Self-ban scheme does not go far enough

The National Council on Problem Gambling has a self-exclusion scheme.
The National Council on Problem Gambling has a self-exclusion scheme. PHOTO: NCPG

About 1,400 people have applied to voluntarily ban themselves from 24 jackpot venues here, according to the National Council on Problem Gambling (NCPG).

The council has a self-exclusion scheme where individuals can apply to be shut out of jackpot rooms.

But experts have questioned the efficacy of the scheme as clubs have to voluntarily sign up for it. There are about 90 jackpot clubs here, but only 24 operators have opted into the NCPG's self-exclusion list.

In addition, the exclusion is not a blanket ban from all clubs. Individuals must first be a member of a club before they can exclude themselves from that specific club.
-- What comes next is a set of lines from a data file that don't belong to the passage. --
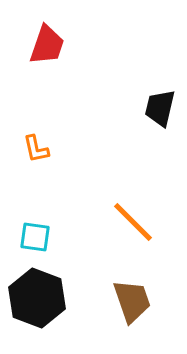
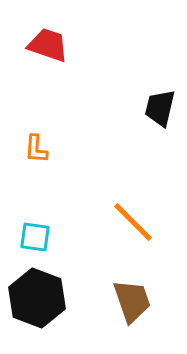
red trapezoid: moved 1 px right; rotated 90 degrees counterclockwise
orange L-shape: rotated 16 degrees clockwise
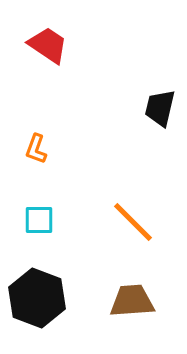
red trapezoid: rotated 15 degrees clockwise
orange L-shape: rotated 16 degrees clockwise
cyan square: moved 4 px right, 17 px up; rotated 8 degrees counterclockwise
brown trapezoid: rotated 75 degrees counterclockwise
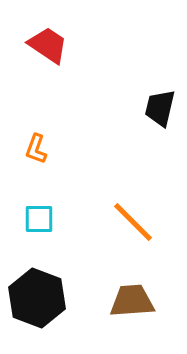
cyan square: moved 1 px up
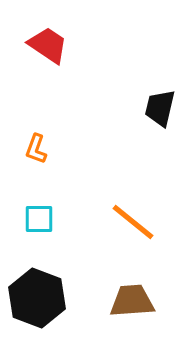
orange line: rotated 6 degrees counterclockwise
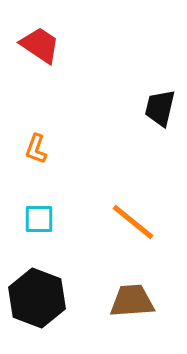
red trapezoid: moved 8 px left
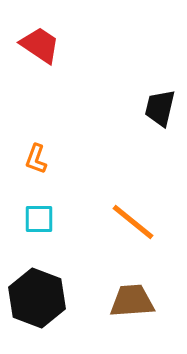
orange L-shape: moved 10 px down
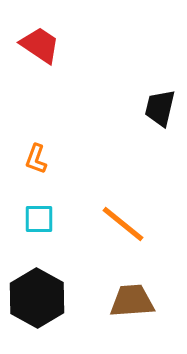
orange line: moved 10 px left, 2 px down
black hexagon: rotated 8 degrees clockwise
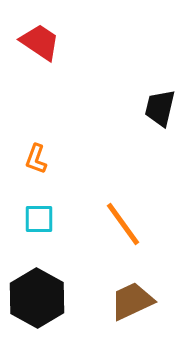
red trapezoid: moved 3 px up
orange line: rotated 15 degrees clockwise
brown trapezoid: rotated 21 degrees counterclockwise
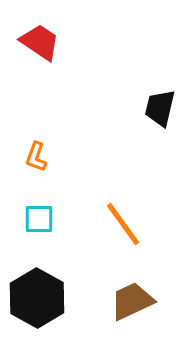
orange L-shape: moved 2 px up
In contrast, the self-exclusion orders issued for the two casinos here dwarf that for jackpot venues - 285,000 versus 1,400.

Mr Kelvin Tay, chairman of The Silver Lining, which runs gambling support groups, said any exclusion should include all jackpot clubs.

"If you want to put controls in place, you need to include all the clubs. If not, it doesn't make sense. A gambler can just go to another club," he said.

BLANKET BAN NEEDED

If you want to put controls in place, you need to include all the clubs. If not it doesn't make sense. A gambler can just go to another club.

MR KELVIN TAY, chairman of The Silver Lining, which runs gambling support groups.

Most of the 24 clubs on the self-exclusion scheme - such as the NTUC Club, Safra National Service Association and HomeTeamNS club - are government-affiliated.

Another two gambling operators - Singapore Pools and Singapore Turf Club - also offer the option of having individuals banned from creating online betting accounts.

However, many football clubs are not on the list even though it is easy to apply for membership to access their jackpot machines, said Mr Billy Lee, executive director of Blessed Grace Social Services.

"Those who are banned from going to casinos should also be banned from jackpot clubs. But all these jackpot rooms run by football clubs are not on the list," he said.

Only three football clubs are on the self-exclusion list - Albirex Niigata, Warriors FC and Home United.

When asked, the Football Association of Singapore said it would "endeavour to work closely with NCPG and encourage all our other clubs to support the national effort in due course".

Correction note: In our earlier story, we said the council has a self-exclusion scheme where individuals or their family members can apply to be shut out of online betting outlets and jackpot rooms. This is incorrect. A family member could apply only for a ban from online betting. We are sorry for the error.